Know Your Fats!
Fat loss has been a goal for many in the fitness community, generally summed up as “I want to lose more body fat and gain muscle”. Well, one method of fat loss is minimizing your fat intake. Gram-for-gram, dietary fat has more calories than protein and carbs so it’s a macro that’s easy too overeat. But… not all fats are created equal so there’s important distinctions to be made between the three types of fat: saturated, monounsaturated and polyunsaturated. Also, dietary fat are a contentious subject, so today I’m gonna keep it simple and stick to 3 types of oils representing the three broad categories of dietary fats. I usually stick to just coconut oil for higher heat cooking and olive oil for salad or lower heat cooking. I’ll go into reasons below!
It has gotten a bad rep in the past because of the high levels of saturated fat (about 90% of calories are from saturated fat). But in recent years, saturated has been proven to not be the boogeyman it was made out to be and is in fact a smart addition to your diet. In fact, populations that eat a lot of coconut oil are generally healthier than ones that don’t.
Because 90% of the fatty acids are from saturated fat, coconut oil is highly resistant to oxidation at high heats (not a good idea to eat anything that’s oxidized or rancid). For this reason, if I cook anything on high heat, I’ll use coconut oil. There can be a slight coconut taste when using this as a cooking oil, but buying the “refined” option will solve this.
Did you know that the fatty acids in coconut oil can increase energy expenditure, improve satiety and help you lose weight! It’s definitely a super healthy fat.
Bottom line: coconut oil is a great cooking oil at a high heat because they are stable and don’t oxidize or go rancid easily, and is a great source of healthy fats.
Olive oil is simply made by pressing olives and is made up of about 70% monounsaturated fat and has all sorts of healthy benefits. However, this type of fat is not quite as heat-stable as coconut oil (saturated fats). Therefore, the best type of olive oil is cold-pressed extra virgin olive oil (EVOO) because it’s the purest form and made with low heat processing that minimizes the chances of oxidization. I normally use EVOO for all of my cold dishes if I’m baking something in 350 degrees or lower.
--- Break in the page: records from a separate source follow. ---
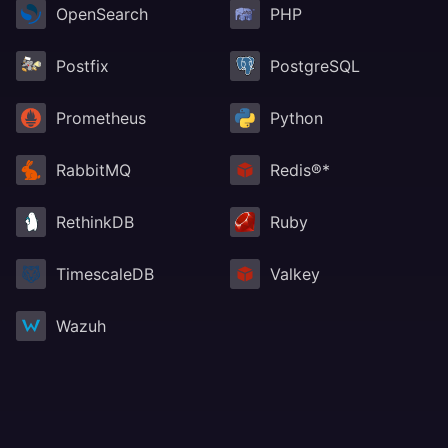
OpenSearch
PHP
Postfix
PostgreSQL
Prometheus
Python
RabbitMQ
Redis®*
RethinkDB
Ruby
TimescaleDB
Valkey
Wazuh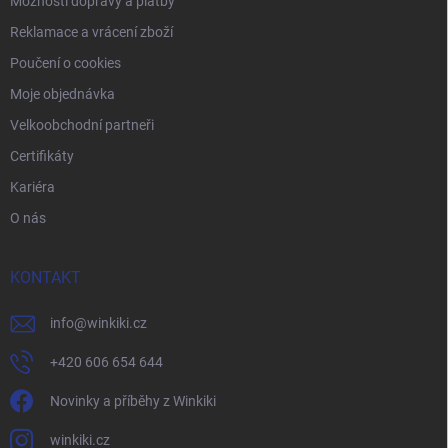
Možnosti dopravy a platby
Reklamace a vrácení zboží
Poučení o cookies
Moje objednávka
Velkoobchodní partneři
Certifikáty
Kariéra
O nás
KONTAKT
info
@
winkiki.cz
+420 606 654 644
Novinky a příběhy z Winkiki
winkiki.cz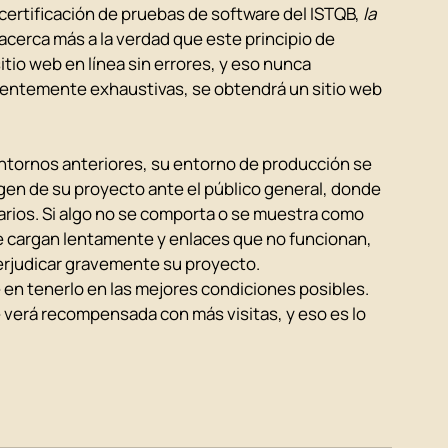
ertificación de pruebas de software del ISTQB,
la 
 acerca más a la verdad que este principio de 
io web en línea sin errores, y eso nunca 
cientemente exhaustivas, se obtendrá un sitio web 
entornos anteriores, su entorno de producción se 
agen de su proyecto ante el público general, donde 
arios. Si algo no se comporta o se muestra como 
ue cargan lentamente y enlaces que no funcionan, 
erjudicar gravemente su proyecto.
 en tenerlo en las mejores condiciones posibles. 
verá recompensada con más visitas, y eso es lo 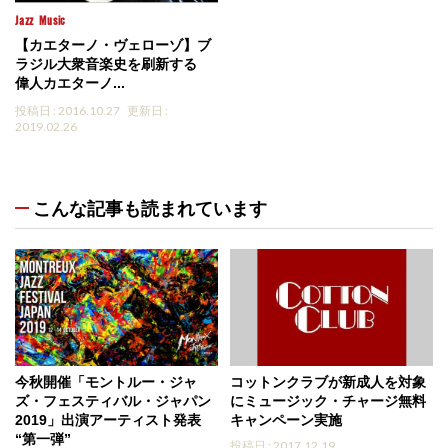
Jazz
Music
【カエターノ・ヴェローゾ】ブ
ラジル大衆音楽史を刷新する
偉人カエターノ...
投稿日 : 2016.10.27
更新日 :
2019.02.26
こんな記事も読まれています
今秋開催「モントルー・ジャ
コットンクラブが新成人を対象
ズ・フェスティバル・ジャパン
にミュージック・チャージ無料
2019」出演アーティスト発表
キャンペーン実施
“第一弾”
投稿日 : 2017.12.19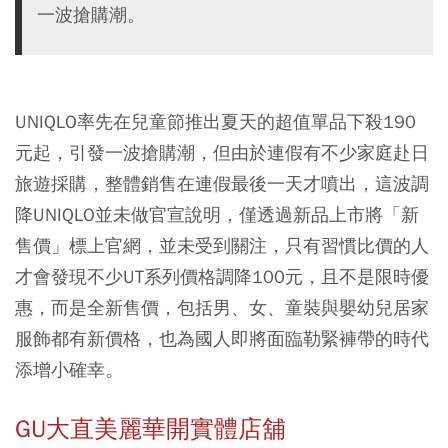
一波搶購潮。
UNIQLO率先在兒童節推出夏天的超值單品下殺190
元起，引發一波搶購潮，但由於連假有不少家庭赴日
旅遊採購，整體銷售在連假最後一天才噴出，這波調
降UNIQLO並未做官宣說明，僅透過新品上市將「新
售價」標上官網，並未受到關注，只有習慣比價的人
才會發現不少UT系列價格調降100元，且不是限時優
惠，而是全新售價，包括男、女、童裝與嬰幼兒居家
服飾都有新價格，也為國人即將面臨勒緊褲帶的時代
添增小確幸。
GU大直美麗華開實體店舖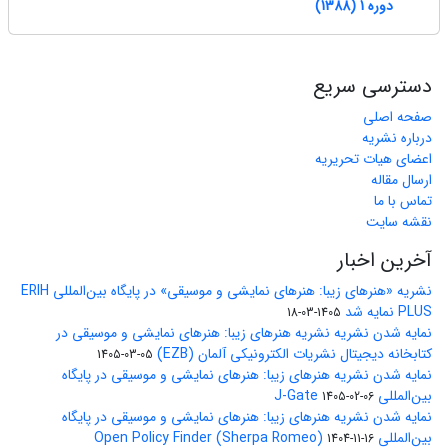
دوره 1 (1388)
دسترسی سریع
صفحه اصلی
درباره نشریه
اعضای هیات تحریریه
ارسال مقاله
تماس با ما
نقشه سایت
آخرین اخبار
نشریه «هنرهای زیبا: هنرهای نمایشی و موسیقی» در پایگاه بین‌المللی ERIH
PLUS نمایه شد
1405-03-18
نمایه شدن نشریه نشریه هنرهای زیبا: هنرهای نمایشی و موسیقی در
کتابخانه دیجیتال نشریات الکترونیکی آلمان (EZB)
1405-03-05
نمایه شدن نشریه هنرهای زیبا: هنرهای نمایشی و موسیقی در پایگاه
بین‌المللی J-Gate
1405-02-06
نمایه شدن نشریه هنرهای زیبا: هنرهای نمایشی و موسیقی در پایگاه
بین‌المللی Open Policy Finder (Sherpa Romeo)
1404-11-16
It is a great oil because it can raise good HDL cholesterol and lower the bad LDL. It is also high in antioxidants and a good source of vitamin E and K. Olive oil can also fight inflammation, which is believed to be the cause of many serious diseases. Bottom line is that olive oil can be one of the healthiest fats to consume and great for cooking. But be careful when selecting which one to buy because there are lots of “olive oil blends” out there that are not pure olive oil. So read your labels! I always stick with EVOO and ensure that the ingredients clearly state that it’s made with “100% olives”.
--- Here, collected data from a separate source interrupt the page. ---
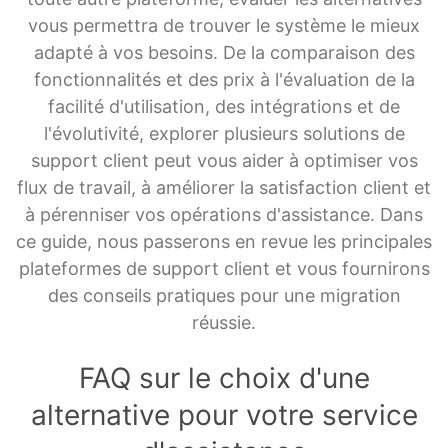
vous permettra de trouver le système le mieux
adapté à vos besoins. De la comparaison des
fonctionnalités et des prix à l'évaluation de la
facilité d'utilisation, des intégrations et de
l'évolutivité, explorer plusieurs solutions de
support client peut vous aider à optimiser vos
flux de travail, à améliorer la satisfaction client et
à pérenniser vos opérations d'assistance. Dans
ce guide, nous passerons en revue les principales
plateformes de support client et vous fournirons
des conseils pratiques pour une migration
réussie.
FAQ sur le choix d'une
alternative pour votre service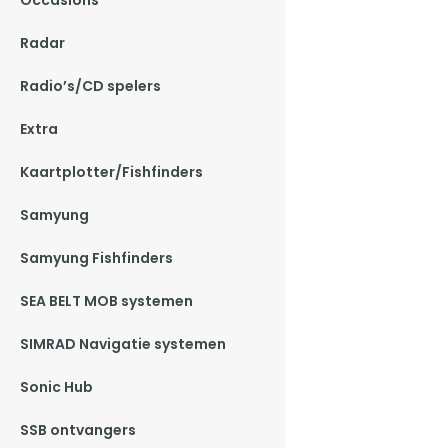
Occasions
Radar
Radio’s/CD spelers
Extra
Kaartplotter/Fishfinders
Samyung
Samyung Fishfinders
SEA BELT MOB systemen
SIMRAD Navigatie systemen
Sonic Hub
SSB ontvangers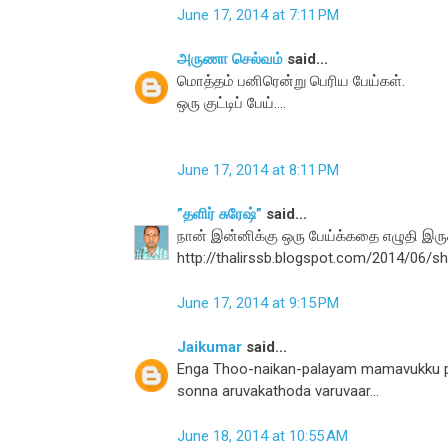
June 17, 2014 at 7:11 PM
அருணா செல்வம்
said...
மொத்தம் பனிரென்று பெரிய பேய்கள்.
ஒரு குட்டிப் பேய்....
June 17, 2014 at 8:11 PM
”தளிர் சுரேஷ்”
said...
நான் இன்னிக்கு ஒரு பேய்க்கதை எழுதி இருக்க
http://thalirssb.blogspot.com/2014/06/sh
June 17, 2014 at 9:15 PM
Jaikumar
said...
Enga Thoo-naikan-palayam mamavukku paya
sonna aruvakathoda varuvaar...
June 18, 2014 at 10:55 AM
Basically avoid this all together. Why? This oil (along with canola, grape seed and sunflower oils) primarily consist of polyunsaturated fat and are highly processed and refined and they are really high in omega 6. They were considered “heart-healthy” for years because of the bad science surrounding saturated fat and the boogeyman it was made out to be and the supposed healthy alternative that it presented because of it’s low saturated fat content. However, current research has linked high intakes of polyunsaturated fats with some serious health effects like heart disease. Because polyunsaturated fats are high in omega 6, these fats can upset a delicate balance in your body, the result of which can be pro-inflammatory. Have you seen the way canola oil or any vegetable oil is produced? Watch “How it’s made – canola oil” on YouTube and you will be surprised. The processing of making canola oil is quite shocking and involves pressing, heating, and adding various industrial chemicals and highly toxic solvents (do you want to eat that!?) Other vegetable oils are processed in a similar manner. The worse part is that most restaurants use vegetable oils to cook because it is cheap (most restaurants care about their bottom line more than your health!) So if you eat out a lot then you might want to consider cutting back or opting for items on the menu that are not fried (grilled or steamed meats or salads). This is also the reason why we don’t eat out very often and why healthy eating starts at home cooking whole foods using the right kind of fats.